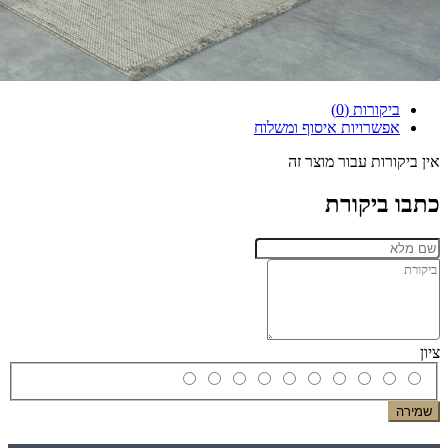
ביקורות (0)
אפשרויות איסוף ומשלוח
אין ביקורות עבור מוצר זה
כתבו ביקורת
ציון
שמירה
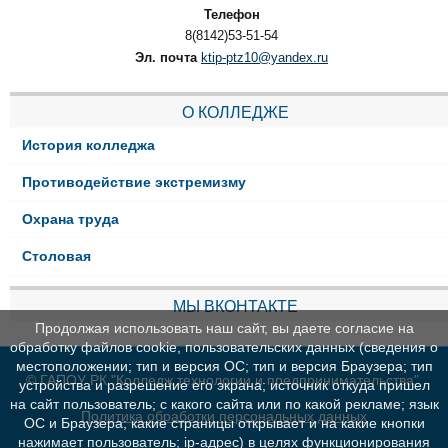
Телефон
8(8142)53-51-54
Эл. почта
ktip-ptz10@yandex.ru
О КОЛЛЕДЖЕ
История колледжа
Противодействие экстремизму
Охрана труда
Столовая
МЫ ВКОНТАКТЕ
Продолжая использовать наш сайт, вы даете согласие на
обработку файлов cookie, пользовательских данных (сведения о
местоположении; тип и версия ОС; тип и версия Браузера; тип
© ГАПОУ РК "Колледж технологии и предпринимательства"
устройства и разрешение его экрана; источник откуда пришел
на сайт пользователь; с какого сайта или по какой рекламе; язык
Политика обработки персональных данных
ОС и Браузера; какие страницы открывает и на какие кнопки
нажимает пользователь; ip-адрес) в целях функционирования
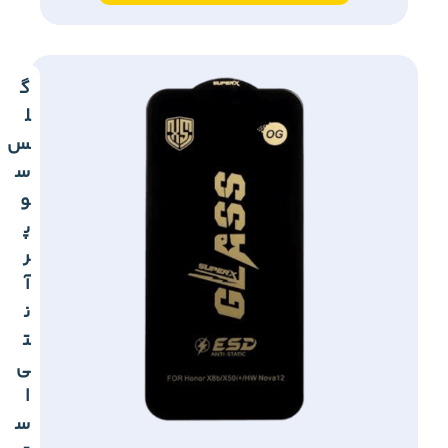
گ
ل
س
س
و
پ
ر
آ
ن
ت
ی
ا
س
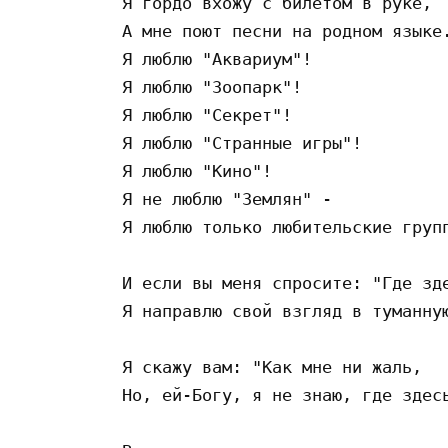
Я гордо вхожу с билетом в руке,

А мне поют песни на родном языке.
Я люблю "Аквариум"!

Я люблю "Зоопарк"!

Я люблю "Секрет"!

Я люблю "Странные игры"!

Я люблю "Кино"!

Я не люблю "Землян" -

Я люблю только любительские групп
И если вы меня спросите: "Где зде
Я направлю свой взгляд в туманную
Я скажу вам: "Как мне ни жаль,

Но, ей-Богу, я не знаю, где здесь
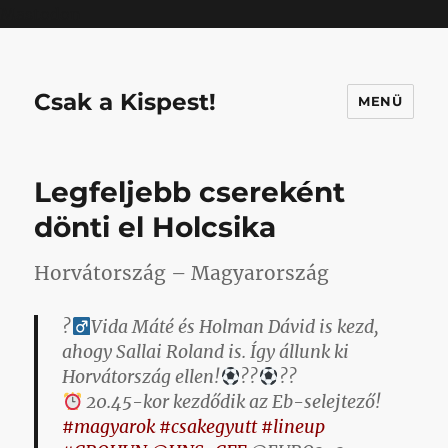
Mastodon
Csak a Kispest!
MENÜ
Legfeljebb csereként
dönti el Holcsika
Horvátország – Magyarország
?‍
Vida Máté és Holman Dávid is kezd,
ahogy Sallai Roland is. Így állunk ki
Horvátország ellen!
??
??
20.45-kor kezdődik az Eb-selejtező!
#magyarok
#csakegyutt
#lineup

----------------

The answer should be the exact lines running from the line containing "Horvátország ellen!" to the last line of the entries, with nothing else.

Horvátország ellen!
??
??
20.45-kor kezdődik az Eb-selejtező!
#magyarok
#csakegyutt
#lineup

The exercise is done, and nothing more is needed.